Hey this is the latest kidding!

Doe kid is 1 month old and 2 weeks. 

Her brother who was dead when I arrived was huge. 
She's the smaller one.

How does she look for her age? I'd like her to be bigger for her age. What can I do to help boost growth?


----------



## BOERKING (Jan 5, 2015)

OOH MY GOD PICS FLIPPED! I CAN NEVER MAKE THEN PROPER ON MY PHONE LOL. I'LL FLIP EM TMR ON MY COMPUTER lol


----------



## ksalvagno (Oct 6, 2009)

What does she weigh?


----------



## toth boer goats (Jul 20, 2008)

Nice kid.


----------



## SalteyLove (Jun 18, 2011)

Is she on creep feed/grower pellet free choice? She does look a bit hollow so the dam's milk production might not be very good, but at 6 weeks she should be well into hay and grain. Dam appears copper deficient due to red back legs and fraying tail. Kid sure has a cute face! I usually do coccidiastat and dewormer automatically on kids that age, but that's a personal choice!


----------



## BOERKING (Jan 5, 2015)

No she is not on a grower pellet what is that? Is a lamb starter similar?


And no I didn't get a weight yet. I need to buy a good scale lol


----------



## BOERKING (Jan 5, 2015)

Oh yes I copper boloysed her. How long does it take to go away?


----------



## SalteyLove (Jun 18, 2011)

For the doe's copper bolus: if you gave 1 gram per 22lbs then wait at least 3 months before dosing again. In my experience, it can take a few doses (almost a year!) to get them caught up, and then they don't need it as frequently.

Do you have a bathroom scale? You can just hold the doeling and stand on the bathroom scale and get a weight on both of you and then subtract your own weight.

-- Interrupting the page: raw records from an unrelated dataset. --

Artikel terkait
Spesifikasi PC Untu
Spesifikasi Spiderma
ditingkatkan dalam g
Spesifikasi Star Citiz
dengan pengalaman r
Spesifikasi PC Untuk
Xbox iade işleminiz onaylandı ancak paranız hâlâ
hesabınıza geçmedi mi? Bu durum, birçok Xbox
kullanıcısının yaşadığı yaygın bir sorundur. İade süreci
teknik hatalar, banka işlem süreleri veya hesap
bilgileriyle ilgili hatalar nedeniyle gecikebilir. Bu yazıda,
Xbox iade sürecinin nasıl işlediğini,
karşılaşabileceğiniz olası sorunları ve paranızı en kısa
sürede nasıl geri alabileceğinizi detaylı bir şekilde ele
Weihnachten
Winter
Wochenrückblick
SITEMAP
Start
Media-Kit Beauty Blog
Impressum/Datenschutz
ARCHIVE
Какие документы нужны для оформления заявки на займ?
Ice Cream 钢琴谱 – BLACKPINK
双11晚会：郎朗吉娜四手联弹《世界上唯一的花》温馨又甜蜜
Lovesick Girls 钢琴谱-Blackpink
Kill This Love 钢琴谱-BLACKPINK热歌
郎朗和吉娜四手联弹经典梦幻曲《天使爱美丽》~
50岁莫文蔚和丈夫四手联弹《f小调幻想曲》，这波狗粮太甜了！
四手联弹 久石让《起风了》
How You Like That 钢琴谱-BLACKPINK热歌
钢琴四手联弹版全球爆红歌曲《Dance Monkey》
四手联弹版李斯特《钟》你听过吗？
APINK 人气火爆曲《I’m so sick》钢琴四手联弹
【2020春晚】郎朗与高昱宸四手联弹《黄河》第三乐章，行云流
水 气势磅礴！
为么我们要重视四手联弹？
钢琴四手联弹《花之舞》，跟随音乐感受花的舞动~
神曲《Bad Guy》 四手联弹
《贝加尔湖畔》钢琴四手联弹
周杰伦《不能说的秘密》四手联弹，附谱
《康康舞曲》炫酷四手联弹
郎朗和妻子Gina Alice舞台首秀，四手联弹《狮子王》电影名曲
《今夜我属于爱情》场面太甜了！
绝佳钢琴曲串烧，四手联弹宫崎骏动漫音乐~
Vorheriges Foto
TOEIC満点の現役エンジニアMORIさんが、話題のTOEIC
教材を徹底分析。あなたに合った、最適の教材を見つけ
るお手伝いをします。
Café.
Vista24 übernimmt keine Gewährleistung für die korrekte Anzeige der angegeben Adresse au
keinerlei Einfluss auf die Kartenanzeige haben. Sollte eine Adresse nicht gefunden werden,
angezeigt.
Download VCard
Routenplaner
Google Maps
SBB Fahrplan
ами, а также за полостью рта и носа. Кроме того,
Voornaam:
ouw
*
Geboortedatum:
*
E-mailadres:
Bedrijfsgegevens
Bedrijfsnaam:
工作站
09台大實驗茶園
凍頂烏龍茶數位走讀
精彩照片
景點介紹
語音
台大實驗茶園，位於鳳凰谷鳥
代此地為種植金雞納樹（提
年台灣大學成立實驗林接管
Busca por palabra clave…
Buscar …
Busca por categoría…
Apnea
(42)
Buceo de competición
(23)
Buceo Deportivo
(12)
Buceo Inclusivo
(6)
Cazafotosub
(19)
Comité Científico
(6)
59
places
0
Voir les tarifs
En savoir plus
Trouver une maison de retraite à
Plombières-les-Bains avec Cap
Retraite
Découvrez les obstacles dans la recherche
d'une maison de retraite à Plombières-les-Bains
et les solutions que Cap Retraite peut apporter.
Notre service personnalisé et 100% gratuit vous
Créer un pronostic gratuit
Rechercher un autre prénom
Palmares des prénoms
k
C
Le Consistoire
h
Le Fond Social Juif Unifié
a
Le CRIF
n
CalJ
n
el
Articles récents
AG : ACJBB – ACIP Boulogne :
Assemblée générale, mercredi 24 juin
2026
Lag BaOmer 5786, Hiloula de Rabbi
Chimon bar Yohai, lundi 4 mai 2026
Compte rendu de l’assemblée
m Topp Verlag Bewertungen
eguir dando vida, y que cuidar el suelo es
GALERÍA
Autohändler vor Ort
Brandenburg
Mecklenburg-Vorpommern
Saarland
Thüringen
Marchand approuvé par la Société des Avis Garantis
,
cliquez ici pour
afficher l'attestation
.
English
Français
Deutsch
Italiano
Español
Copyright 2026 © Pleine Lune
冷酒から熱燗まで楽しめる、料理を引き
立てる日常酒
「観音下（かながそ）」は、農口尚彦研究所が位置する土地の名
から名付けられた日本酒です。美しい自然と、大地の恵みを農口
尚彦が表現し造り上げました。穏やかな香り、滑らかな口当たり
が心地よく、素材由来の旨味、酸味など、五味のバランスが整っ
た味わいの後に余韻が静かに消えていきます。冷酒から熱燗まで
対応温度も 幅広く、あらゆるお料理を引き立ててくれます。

Grower pellet, or lamb starter, or really any goat grain or your own home mixed grain can work - what I mean is a creep feeder that only kids have access to (it keeps the dams out). Some people keep creep feeders full all the time and the kids eat as much as they want, other people ration a pound a day. This is key if you want to see the same growth as other boer breeders get.


----------